It’s time for family, it’s time for revenge, and it’s time to drive fast. The world’s most extreme DVD player thieves are back for another round in Fast X. The tenth mainline (11th overall) instalment in The Fast and Furious franchise.
It’s been a quiet few years and life is good for Dominic Toretto (Vin Diesel). He has a wife in Letty (Michelle Rodriguez), a healthy son, Little Brian (Leo Abelo Perry) and a large ‘family’ including Roman (Tyrese Gibson), Tej (Ludacris), Mia (Jordana Brewster) and Han (Sung Kang) to name a few. But it’s during these quiet moments that things tend to pop off for Dom’s crew.
10 years ago, Dom led a charge against a corrupt politician and drug lord in Rio de Janeiro named Herman Reyes (Joaquim de Almeida).
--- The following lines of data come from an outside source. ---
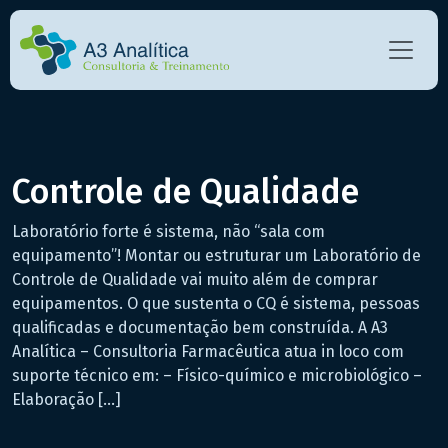
Controle de Qualidade
Laboratório forte é sistema, não “sala com
equipamento”! Montar ou estruturar um Laboratório de
Controle de Qualidade vai muito além de comprar
equipamentos. O que sustenta o CQ é sistema, pessoas
qualificadas e documentação bem construída. A A3
Analítica – Consultoria Farmacêutica atua in loco com
suporte técnico em: – Físico-químico e microbiológico –
Elaboração […]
In the end Reyes was dead, his empire in ruins, and Dom’s family were $100,000,000 richer. It’s been a long decade but his son Dante (Jason Momoa), himself maimed in Dom’s attack, has been biding his time. The chips are now set and it is time for Dante to take his revenge on EVERYONE that Dom holds dear. Just like his daddy taught him, the best vengeance isn’t over quickly, it’s slow and painful.
I with no hint of shame whatsoever that absolutely love the Fast & Furious series. Few film franchises can keep me entertained after 2 instalments, let alone after 10. As the ensemble cast has grown larger, the storylines have grown less believable. But it is the various filmmakers’ ability to consistently surprise me with their creative action set pieces which suck me in.
Fast X is no different with amazing stunts and crazy scenarios from start to finish. This film’s predecessor flew a little bit too close to the sun, literally so with 2 characters going into space! So, lessons have been learned and things are much more grounded this time.
The action is still impossibly over the top but director Louis Leterrier having cut his teeth on the first two Transporter films knows how to keep us engaged with a mix of practical effects and CGI that had me on the edge of my seat where other CGI heavy films had me just plain bored.
The Fast & Furious films have always had great cheesy villains, many of whom being so beloved by fans, that they return in later films as Dom’s allies. Momoa is sure to rank among the favourites with his kooky portrayal of Dante Reyes. An absolutely unhinged and unbridled mad man who has as much fun being a baddie as we have watching him.
Momoa is so stunning in the film, in fact it works as a detriment to some of the franchise’s new cast additions. Brie Larson’s somewhat redundant government agent character ‘Little Miss Nobody’ almost disappears in his shadow, although this may be more to do with the script than the Oscar winner’s lack of screen presence.
Unfortunately, the writing here often runs somewhere between lukewarm and terrible with larger-than-life characters having conversations which sound almost like a parody of action movie dialogue. Scenes later in the film get better in this regard but until then, some actors like Gibson and Ludacris are able to carry scenes through more capably than others.
It is a pity that the dialogue is so weak at times when the storyline itself is fairly solid. Fast X works largely as a direct follow up to Fast Five and its revenge plot works much better with its call-backs than other prior instalments have. Impressive also is the utilisation of all its key players, so nobody feels left out or pushed aside.
Since Fast X is confirmed to be a 3-part finale, there’s still a long road ahead. But with this stellar first part, I’m happy to remain a defender of this ‘turn your brain off’ franchise. With the shortcomings people have come to expect, Fast X won’t likely convince any newcomers to jump aboard. However, long-time fans can feel relieved there’s still plenty of fuel left in the tank.